AKIP1 expression in tumor tissue as a new biomarker for disease monitoring and prognosis in non‐small cell lung cancer: Results of a retrospective study

BACKGROUND: A‐kinase–interacting protein 1 (AKIP1) has been reported as an oncogenetic factor in multiple cancers; however, no study has reported its role in non‐small cell lung cancer (NSCLC) yet. This study aimed to evaluate the expression of AKIP1, and its correlation with tumor characteristics as well as prognosis in patients with NSCLC. METHODS: Four hundred and ninety patients with NSCLC who underwent resection were reviewed, and baseline clinical data were collected. AKIP1 expression in tumor tissue/paired adjacent tissue was detected by immunohistochemistry. Disease‐free survival (DFS) and overall survival (OS) were calculated. RESULTS: A‐kinase–interacting protein 1 expression was elevated in tumor tissue compared with paired adjacent tissue (P < .001), and high AKIP1 tumor tissue expression was correlated with poor pathological differentiation (P < .001), tumor size >5 cm (P = .001), lymph node metastasis (P = .016), higher TNM stages (P < .001), and abnormal CEA level (>5 ng/mL) (P = .035).
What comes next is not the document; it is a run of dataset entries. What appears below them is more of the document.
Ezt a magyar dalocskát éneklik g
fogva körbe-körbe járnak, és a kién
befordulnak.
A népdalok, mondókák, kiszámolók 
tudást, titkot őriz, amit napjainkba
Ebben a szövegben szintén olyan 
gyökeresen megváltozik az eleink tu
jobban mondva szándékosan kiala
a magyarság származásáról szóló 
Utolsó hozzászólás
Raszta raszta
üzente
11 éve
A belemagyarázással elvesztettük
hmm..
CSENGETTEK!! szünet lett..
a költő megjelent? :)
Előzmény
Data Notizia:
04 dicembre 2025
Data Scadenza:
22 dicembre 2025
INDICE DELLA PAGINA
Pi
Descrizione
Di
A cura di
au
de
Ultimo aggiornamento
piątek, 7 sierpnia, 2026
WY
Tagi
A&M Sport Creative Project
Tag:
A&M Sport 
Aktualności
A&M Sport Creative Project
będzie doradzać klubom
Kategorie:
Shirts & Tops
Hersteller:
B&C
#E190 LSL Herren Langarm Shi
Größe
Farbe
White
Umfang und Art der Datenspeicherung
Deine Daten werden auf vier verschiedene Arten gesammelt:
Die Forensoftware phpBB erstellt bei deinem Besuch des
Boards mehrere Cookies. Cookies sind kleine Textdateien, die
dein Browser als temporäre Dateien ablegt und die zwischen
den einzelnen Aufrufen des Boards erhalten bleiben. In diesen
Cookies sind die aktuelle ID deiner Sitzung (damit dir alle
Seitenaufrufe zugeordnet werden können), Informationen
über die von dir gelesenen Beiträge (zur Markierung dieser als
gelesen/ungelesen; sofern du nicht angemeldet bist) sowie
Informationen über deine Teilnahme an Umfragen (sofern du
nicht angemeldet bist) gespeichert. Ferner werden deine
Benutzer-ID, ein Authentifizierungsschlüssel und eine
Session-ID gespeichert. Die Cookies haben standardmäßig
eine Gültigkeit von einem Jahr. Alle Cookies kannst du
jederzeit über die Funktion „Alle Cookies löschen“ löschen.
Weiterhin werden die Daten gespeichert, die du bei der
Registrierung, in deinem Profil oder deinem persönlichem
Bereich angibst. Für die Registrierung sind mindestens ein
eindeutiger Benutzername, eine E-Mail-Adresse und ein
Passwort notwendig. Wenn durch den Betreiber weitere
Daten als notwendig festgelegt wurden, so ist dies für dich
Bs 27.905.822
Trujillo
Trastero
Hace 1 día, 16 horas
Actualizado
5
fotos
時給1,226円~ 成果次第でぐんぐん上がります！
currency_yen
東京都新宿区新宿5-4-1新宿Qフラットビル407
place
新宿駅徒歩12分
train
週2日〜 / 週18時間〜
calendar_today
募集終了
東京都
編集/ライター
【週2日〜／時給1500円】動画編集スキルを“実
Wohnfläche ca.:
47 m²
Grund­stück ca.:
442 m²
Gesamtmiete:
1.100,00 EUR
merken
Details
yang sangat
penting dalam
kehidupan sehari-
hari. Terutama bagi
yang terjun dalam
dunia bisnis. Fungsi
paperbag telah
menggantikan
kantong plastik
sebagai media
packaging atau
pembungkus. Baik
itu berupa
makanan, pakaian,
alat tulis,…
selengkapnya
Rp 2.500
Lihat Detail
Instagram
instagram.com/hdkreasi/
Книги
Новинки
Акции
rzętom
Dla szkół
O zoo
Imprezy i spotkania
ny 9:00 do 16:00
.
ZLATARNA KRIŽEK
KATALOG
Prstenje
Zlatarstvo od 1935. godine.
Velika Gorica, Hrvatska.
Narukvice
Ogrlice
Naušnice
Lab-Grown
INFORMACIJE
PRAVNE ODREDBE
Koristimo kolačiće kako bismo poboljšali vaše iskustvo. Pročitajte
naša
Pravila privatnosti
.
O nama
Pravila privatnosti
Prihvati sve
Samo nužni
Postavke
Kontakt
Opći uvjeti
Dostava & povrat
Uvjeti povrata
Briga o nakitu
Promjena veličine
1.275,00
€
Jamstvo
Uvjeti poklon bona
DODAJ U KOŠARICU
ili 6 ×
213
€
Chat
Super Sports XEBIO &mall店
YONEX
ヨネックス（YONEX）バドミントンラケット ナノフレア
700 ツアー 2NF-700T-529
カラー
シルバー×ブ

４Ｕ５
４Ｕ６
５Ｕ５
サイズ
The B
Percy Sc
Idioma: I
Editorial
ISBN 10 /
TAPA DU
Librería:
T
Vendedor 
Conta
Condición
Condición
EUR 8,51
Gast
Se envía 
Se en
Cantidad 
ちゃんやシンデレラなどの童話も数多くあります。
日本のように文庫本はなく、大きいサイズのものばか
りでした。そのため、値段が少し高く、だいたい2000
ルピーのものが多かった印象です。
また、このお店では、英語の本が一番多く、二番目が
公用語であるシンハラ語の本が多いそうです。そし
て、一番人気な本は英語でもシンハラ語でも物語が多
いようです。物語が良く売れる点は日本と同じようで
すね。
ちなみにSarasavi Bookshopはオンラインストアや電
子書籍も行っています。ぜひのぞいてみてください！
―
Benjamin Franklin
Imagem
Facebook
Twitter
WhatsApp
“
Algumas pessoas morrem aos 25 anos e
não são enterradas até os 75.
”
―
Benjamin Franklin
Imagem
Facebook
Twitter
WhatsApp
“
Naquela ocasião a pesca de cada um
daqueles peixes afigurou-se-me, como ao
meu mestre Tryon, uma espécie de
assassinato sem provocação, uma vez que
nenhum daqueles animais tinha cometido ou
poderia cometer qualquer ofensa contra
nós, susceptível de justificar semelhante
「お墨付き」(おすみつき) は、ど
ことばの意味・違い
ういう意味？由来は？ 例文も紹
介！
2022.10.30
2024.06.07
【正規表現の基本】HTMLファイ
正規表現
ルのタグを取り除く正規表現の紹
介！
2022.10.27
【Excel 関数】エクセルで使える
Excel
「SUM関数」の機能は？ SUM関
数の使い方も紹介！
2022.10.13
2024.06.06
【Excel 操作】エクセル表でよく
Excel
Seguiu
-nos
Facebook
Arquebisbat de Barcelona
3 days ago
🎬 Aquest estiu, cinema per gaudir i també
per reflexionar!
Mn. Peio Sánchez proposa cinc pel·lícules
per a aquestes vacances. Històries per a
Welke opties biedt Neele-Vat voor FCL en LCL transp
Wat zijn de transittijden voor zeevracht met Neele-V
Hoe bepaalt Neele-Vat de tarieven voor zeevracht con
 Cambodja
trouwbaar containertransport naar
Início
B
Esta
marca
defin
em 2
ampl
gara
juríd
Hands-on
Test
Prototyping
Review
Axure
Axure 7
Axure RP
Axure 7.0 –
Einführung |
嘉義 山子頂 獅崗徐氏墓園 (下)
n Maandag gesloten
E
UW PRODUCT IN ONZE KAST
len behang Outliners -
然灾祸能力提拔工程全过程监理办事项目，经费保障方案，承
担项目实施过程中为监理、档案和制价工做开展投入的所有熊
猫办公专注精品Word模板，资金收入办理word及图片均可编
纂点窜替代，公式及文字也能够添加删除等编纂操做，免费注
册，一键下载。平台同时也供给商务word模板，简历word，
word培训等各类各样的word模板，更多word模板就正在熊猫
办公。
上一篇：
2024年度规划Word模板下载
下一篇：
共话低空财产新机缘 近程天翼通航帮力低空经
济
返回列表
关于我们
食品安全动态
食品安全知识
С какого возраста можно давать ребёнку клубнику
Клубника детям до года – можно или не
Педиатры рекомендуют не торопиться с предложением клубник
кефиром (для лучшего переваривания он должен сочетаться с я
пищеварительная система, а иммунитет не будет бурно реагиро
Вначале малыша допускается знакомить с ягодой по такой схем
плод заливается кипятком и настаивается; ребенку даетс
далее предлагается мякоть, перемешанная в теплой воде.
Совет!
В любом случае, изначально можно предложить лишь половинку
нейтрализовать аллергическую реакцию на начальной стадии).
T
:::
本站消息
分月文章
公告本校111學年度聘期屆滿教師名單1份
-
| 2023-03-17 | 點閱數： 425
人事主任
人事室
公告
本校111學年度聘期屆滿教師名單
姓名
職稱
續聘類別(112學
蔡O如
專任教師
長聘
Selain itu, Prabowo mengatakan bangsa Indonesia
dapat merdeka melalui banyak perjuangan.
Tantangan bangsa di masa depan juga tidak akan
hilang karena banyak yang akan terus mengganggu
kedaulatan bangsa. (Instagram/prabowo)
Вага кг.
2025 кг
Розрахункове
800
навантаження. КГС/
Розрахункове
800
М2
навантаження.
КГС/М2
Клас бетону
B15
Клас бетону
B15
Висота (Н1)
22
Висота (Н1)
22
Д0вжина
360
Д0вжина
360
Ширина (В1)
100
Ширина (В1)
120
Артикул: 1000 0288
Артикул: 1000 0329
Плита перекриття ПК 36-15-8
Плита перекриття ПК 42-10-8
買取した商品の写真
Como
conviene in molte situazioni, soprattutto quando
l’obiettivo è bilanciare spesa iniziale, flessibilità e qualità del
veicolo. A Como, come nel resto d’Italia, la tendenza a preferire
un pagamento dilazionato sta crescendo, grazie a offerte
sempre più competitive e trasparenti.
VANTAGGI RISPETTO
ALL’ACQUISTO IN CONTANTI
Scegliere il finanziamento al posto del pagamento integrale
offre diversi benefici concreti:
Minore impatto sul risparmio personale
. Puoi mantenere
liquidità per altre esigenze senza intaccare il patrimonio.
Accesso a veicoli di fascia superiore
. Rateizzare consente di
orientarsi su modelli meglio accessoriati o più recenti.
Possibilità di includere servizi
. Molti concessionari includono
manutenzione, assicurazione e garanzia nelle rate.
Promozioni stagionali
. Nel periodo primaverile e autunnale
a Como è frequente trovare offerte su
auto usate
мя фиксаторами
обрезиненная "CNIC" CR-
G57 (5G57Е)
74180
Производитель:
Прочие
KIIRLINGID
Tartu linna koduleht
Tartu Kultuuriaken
DFS was worse in patients with tumor tissue AKIP1 high expression compared with patients who had AKIP1 low expression in total patients (P < .001), TNM stage I (P < .001) and TNM stage III (P < .001) patients. And the OS was also decreased in patients with AKIP1 high expression in total patients (P < .001), TNM stage I patients (P = .001) and TNM stage III patients (P = .004). Moreover, multivariate Cox's proportional hazards regression model analysis revealed that AKIP1 high expression was an independent predictive factor for worse DFS (P < .001) and OS (P < .001). CONCLUSION: Tumor tissue AKIP1 expression may have the potential to be a biomarker assisting in disease monitoring and prognosis in NSCLC.